Nope, 2nd-order logic can discuss Nth order where N is an infinite ordinal, as well [for some class of describable ordinals]. Maybe the argument could be made that 2nd-order logic cannot discuss a universe containing

allthe ordinals, and in that case maybe we could argue that set theory can, and is therefore more powerful. But this is not clear.Independently of that, we might also believe that category theory can describe things beyond set theory, because category theory regularly investigates categories which correspond to “large” sets (such as the set of all sets). There are ways to put category theory into set theory, but these translate the “large” sets into “small” sets such as Grothendeik universes, so we could still argue that the semantics of category theory is bigger.

However, even if this is the case, it might be that 2nd-order logic can encode category theory in the same way that it can encode 3rd-order logic. We can add axioms to 2nd-order logic which describe non-standard set theories containing “big” sets, such as NF. This may allow for an “honest” account of category theory, in which categories really can be defined on “big” sets such as the set of all sets.

I don’t think that infinitary logic is the same as ω-order logic.

Wouldn’t ω-order logic be a subset of infinitary logic? Or do I have it backwards?

I don’t think they have anything to do with each other. Infinitary logic is first-order logic with infinite proof lengths. Second-order logic is finite proof lengths with quantification over predicates. I don’t know if there’s any particular known relation between what these two theories can express.

Third order logic talks about something that we don’t understand, and we don’t understand it in exactly the same way that the first-order aliens can’t understand second order logic.

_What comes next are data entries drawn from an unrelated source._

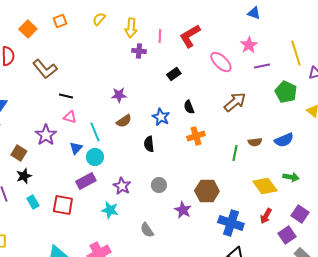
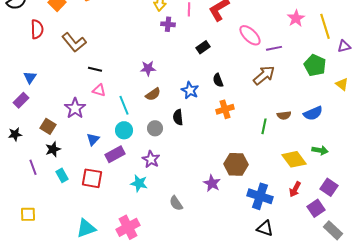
pink star: (249, 45) -> (296, 18), moved
purple line: (262, 66) -> (274, 48), moved
blue triangle: (76, 148) -> (93, 139), moved
gray circle: (159, 185) -> (155, 128), moved

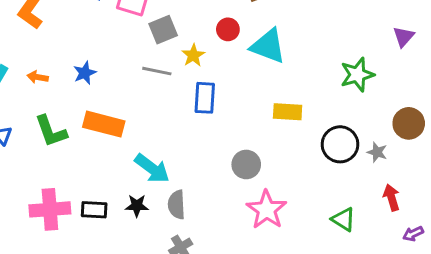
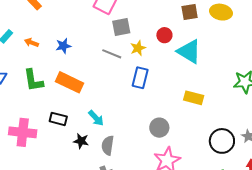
black circle: (340, 144) -> (222, 141), moved
cyan arrow: (152, 168) -> (96, 118), size x0.7
black rectangle: (94, 210) -> (58, 119), moved

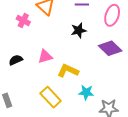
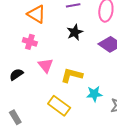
pink cross: (23, 20) -> (30, 42), moved
pink triangle: (45, 57) -> (46, 65), turned -42

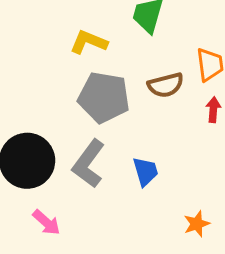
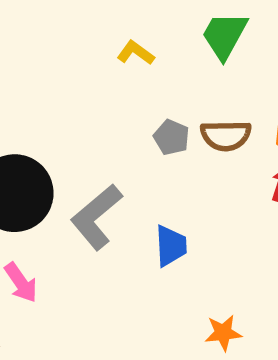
yellow L-shape: (89, 42) -> (136, 53), size x0.7
gray pentagon: (104, 97) -> (171, 137), moved, size x0.5

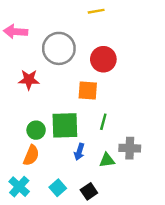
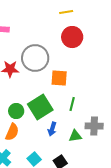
gray circle: (59, 48) -> (35, 58), moved
red circle: (103, 59) -> (72, 37), moved
green square: (65, 125) -> (40, 107), turned -30

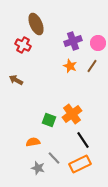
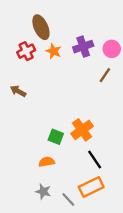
red cross: (23, 45) -> (26, 51), turned 35
orange star: (70, 66) -> (54, 51), moved
orange semicircle: (33, 142) -> (47, 162), moved
gray line: (54, 158) -> (68, 200), moved

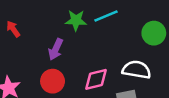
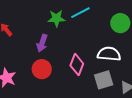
pink diamond: (96, 79) -> (77, 65), turned -50

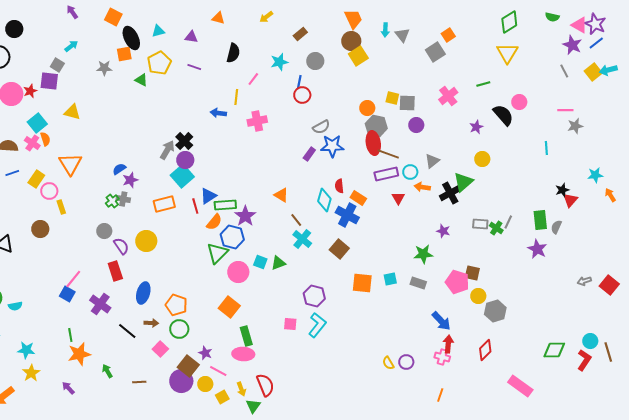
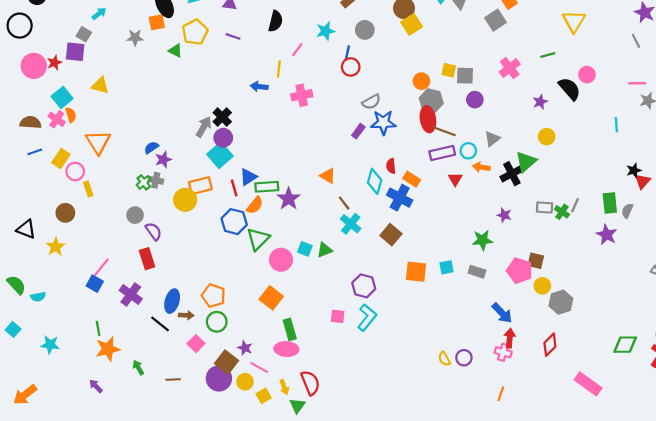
blue hexagon: (232, 237) -> (234, 222), moved
yellow circle: (146, 241) -> (185, 200), moved
blue ellipse: (143, 293) -> (172, 301), moved
yellow star: (31, 373) -> (56, 247), moved

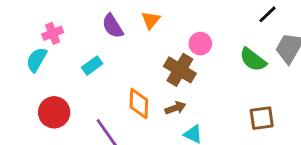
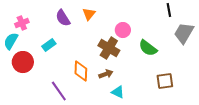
black line: (268, 14) -> (169, 10), turned -56
green semicircle: (253, 60) -> (148, 48), moved
red circle: (54, 112) -> (23, 62), moved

One of the things third order logic might be able to do is determine the number of steps a Turing will take before halting in a constant-time algorithm.

Actually, the halting problem has been proven impossible, for if third order logic can be used to determine if/when a turing machine halts, a turing machine could run that on itself, but would take necessarily more than N steps to determine that it halts (where N is the number of steps it halts in), which contradicts. Third-order logic may be able to do the inconceivable, but not the noncomputable.

That’s not the standard proof, at least not the one I know: You haven’t proven that it would necessarily take more than N steps. The way it goes is that you assume there is a machine that halts iff the machine you give it runs forever given itself as input; now if you run it on itself, if it halts, it is wrong, and if it doesn’t halt, it is also wrong, meaning our assumption was wrong.

Turing machines can’t use third order logic. That might be a limitation of the programmer, or it might be a limitation of deterministic machines. A Turing machine can’t ever compute anything about it’s own output; third order logic might allow deterministic machines which can compute the results of their own output.

I suspect that there is a halting problem where the halting status of machines which only use second order logic cannot be computed in third order logic, just like limits cannot be computed in Peano arithmetic.